# Are snake rescue/relocation businesses really rescuing snakes?



## GBWhite (Oct 1, 2017)

With the huge increase in snake rescue/relocation businesses popping up all over the country this article is well worth a read. I've had, and still have genuine concerns for the snakes in particular that are being "rescued" and then relocated by people that have no understanding what so ever of snake ecology, behaviour or habits and believe the same questions should be asked here in Australia.

http://www.conservationindia.org/articles/translocation-tragedies-are-we-really-rescuing-snakes


----------



## Scutellatus (Oct 1, 2017)

Not a bad story. A lot more research needs to be done though considering they state they have only studied this on three snakes.


----------



## pinefamily (Oct 1, 2017)

An interesting article. I could be wrong, but I believe here in SA they can only release a snake a certain distance from where it was found/caught/complained about. Obviously, in India where populated areas are vaster than here in Australia, that is probably not always possible.


----------



## Nero Egernia (Oct 1, 2017)

The obvious solution would be for people to learn to peacefully co-exist with their wildlife visitors. Unfortunately, it'll probably never happen.


----------



## Pauls_Pythons (Oct 1, 2017)

Oshkii said:


> The obvious solution would be for people to learn to peacefully co-exist with their wildlife visitors. Unfortunately, it'll probably never happen.

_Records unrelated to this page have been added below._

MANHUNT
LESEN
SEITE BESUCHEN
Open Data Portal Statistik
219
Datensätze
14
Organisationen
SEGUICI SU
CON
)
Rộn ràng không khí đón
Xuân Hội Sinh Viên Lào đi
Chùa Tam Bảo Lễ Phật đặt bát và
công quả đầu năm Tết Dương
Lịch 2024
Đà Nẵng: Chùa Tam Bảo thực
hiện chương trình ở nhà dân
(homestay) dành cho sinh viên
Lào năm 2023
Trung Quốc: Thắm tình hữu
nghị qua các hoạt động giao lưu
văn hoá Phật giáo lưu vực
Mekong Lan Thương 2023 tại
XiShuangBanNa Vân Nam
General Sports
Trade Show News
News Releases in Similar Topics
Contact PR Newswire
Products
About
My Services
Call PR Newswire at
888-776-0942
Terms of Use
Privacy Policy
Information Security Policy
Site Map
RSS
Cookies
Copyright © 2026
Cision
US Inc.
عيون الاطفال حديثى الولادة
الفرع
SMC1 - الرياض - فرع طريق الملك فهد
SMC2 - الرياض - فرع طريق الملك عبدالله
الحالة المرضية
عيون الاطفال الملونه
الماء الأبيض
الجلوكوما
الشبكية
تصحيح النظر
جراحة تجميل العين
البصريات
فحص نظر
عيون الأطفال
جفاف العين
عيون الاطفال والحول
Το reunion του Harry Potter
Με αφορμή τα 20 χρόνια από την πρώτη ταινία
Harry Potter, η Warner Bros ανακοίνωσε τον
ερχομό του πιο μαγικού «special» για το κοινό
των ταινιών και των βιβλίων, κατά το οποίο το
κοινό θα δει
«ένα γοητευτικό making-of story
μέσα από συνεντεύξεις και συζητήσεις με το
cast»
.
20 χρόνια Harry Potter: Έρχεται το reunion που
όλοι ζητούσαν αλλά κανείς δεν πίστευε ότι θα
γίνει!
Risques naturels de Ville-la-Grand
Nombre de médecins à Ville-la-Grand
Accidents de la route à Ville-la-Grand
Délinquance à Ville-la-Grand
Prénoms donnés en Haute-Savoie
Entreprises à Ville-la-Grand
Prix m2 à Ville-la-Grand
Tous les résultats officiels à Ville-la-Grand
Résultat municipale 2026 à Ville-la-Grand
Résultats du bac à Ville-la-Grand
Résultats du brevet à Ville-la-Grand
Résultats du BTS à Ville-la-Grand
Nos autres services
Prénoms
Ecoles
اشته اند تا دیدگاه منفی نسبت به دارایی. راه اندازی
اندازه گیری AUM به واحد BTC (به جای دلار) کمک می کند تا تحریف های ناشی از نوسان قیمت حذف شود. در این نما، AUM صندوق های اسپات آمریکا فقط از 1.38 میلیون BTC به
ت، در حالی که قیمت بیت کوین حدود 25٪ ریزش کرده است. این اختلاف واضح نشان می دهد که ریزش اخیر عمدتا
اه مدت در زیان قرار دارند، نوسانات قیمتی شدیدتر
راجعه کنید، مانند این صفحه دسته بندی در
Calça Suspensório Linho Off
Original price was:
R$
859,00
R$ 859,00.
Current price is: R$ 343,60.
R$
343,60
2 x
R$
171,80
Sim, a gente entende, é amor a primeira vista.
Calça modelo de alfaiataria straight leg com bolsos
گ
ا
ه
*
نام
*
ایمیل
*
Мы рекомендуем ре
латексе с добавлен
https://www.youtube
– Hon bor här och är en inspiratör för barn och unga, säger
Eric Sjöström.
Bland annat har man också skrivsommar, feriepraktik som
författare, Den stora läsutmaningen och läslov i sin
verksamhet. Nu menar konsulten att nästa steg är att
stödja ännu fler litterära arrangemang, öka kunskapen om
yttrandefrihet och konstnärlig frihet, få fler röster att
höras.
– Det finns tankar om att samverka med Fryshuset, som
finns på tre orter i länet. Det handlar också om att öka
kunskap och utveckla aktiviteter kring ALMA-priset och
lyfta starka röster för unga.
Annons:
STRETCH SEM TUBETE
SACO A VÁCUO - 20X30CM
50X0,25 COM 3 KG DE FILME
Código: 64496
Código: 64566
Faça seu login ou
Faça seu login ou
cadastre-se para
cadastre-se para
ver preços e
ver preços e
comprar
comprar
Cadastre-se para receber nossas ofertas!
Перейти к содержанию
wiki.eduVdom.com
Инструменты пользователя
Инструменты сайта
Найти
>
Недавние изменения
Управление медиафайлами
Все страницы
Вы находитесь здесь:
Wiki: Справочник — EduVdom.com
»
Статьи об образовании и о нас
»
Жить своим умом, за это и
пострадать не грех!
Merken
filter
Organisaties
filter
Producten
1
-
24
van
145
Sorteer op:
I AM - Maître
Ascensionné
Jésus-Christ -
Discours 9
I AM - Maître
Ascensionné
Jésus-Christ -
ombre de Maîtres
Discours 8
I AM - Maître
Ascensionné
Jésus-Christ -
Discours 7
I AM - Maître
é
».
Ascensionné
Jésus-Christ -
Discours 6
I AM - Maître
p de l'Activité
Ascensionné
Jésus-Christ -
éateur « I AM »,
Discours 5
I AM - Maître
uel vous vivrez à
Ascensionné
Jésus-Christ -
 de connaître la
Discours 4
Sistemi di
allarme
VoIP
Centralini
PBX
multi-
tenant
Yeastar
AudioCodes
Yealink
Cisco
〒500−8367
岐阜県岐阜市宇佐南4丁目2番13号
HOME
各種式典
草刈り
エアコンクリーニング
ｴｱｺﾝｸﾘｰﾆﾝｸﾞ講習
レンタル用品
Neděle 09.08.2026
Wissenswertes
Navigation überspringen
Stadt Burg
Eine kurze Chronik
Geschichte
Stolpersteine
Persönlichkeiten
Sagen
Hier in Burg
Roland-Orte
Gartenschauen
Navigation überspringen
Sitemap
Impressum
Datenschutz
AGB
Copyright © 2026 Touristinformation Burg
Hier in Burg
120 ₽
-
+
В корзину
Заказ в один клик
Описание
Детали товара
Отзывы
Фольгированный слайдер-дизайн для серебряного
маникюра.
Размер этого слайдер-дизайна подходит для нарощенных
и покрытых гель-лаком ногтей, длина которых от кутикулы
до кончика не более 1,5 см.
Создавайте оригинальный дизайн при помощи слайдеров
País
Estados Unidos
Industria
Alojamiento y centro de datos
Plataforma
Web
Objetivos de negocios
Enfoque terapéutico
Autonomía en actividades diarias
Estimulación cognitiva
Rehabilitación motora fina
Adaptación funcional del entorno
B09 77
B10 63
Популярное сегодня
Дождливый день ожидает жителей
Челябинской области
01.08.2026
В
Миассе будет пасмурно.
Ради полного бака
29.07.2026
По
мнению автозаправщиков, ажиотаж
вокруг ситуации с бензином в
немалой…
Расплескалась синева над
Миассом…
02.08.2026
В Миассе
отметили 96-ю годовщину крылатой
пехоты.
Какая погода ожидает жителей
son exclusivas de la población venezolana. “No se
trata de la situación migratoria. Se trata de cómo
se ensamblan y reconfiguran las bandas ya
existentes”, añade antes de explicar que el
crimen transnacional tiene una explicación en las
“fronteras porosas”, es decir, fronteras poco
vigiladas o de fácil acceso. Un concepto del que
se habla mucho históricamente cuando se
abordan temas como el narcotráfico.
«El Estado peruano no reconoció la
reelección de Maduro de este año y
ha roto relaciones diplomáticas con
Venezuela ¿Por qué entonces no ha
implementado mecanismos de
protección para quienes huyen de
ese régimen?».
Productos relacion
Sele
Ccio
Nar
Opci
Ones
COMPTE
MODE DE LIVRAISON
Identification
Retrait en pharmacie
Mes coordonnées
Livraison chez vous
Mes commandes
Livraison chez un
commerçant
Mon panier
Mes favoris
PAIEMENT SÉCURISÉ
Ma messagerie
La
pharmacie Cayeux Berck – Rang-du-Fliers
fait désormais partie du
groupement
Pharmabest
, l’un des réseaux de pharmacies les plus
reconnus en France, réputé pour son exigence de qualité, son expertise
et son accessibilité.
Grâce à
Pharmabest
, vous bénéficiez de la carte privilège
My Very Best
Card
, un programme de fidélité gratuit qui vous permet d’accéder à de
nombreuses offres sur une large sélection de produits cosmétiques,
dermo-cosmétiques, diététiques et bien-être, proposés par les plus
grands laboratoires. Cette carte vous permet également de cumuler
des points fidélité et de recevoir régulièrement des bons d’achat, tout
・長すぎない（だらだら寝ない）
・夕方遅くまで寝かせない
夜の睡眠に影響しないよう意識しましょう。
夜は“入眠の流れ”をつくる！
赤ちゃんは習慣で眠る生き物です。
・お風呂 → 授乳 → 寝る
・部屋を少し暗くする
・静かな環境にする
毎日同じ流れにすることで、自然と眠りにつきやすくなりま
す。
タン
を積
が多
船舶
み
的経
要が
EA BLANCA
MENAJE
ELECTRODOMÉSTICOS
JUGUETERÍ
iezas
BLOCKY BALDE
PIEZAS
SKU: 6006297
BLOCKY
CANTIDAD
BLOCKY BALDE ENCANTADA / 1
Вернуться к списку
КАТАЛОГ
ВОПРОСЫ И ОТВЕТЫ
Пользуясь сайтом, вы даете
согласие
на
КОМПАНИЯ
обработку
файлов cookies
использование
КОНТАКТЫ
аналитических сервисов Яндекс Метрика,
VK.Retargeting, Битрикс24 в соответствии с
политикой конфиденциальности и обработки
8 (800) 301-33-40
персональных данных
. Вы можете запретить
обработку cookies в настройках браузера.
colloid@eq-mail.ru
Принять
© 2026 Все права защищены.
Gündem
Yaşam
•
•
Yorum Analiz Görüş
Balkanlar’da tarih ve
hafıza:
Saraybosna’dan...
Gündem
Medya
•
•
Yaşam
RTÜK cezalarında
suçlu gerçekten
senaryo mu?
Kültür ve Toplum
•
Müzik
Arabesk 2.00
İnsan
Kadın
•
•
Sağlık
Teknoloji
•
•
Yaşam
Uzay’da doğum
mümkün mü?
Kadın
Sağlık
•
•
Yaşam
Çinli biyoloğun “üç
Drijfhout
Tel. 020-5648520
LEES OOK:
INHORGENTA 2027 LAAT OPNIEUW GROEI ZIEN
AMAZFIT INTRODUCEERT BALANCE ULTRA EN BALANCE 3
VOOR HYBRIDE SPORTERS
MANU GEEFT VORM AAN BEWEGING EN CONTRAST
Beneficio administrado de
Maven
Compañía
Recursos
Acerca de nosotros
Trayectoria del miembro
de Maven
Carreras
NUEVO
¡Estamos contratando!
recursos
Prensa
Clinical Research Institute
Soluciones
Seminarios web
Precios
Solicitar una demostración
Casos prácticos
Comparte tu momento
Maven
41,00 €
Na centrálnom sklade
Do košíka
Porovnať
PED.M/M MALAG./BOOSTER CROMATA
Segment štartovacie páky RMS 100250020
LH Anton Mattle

Dont hold your breath waiting for that to happen Oshkii



pinefamily said:


> An interesting article. I could be wrong, but I believe here in SA they can only release a snake a certain distance from where it was found/caught/complained about. Obviously, in India where populated areas are vaster than here in Australia, that is probably not always possible.



Quite correct PF. We use a registered re locator at a site I work at in SA and was talking to him 1 day. From what I was told it has to be relocated within 2 kilometers. But who can say that the area 2kms away in any specific direction is a 'suitable' place?


----------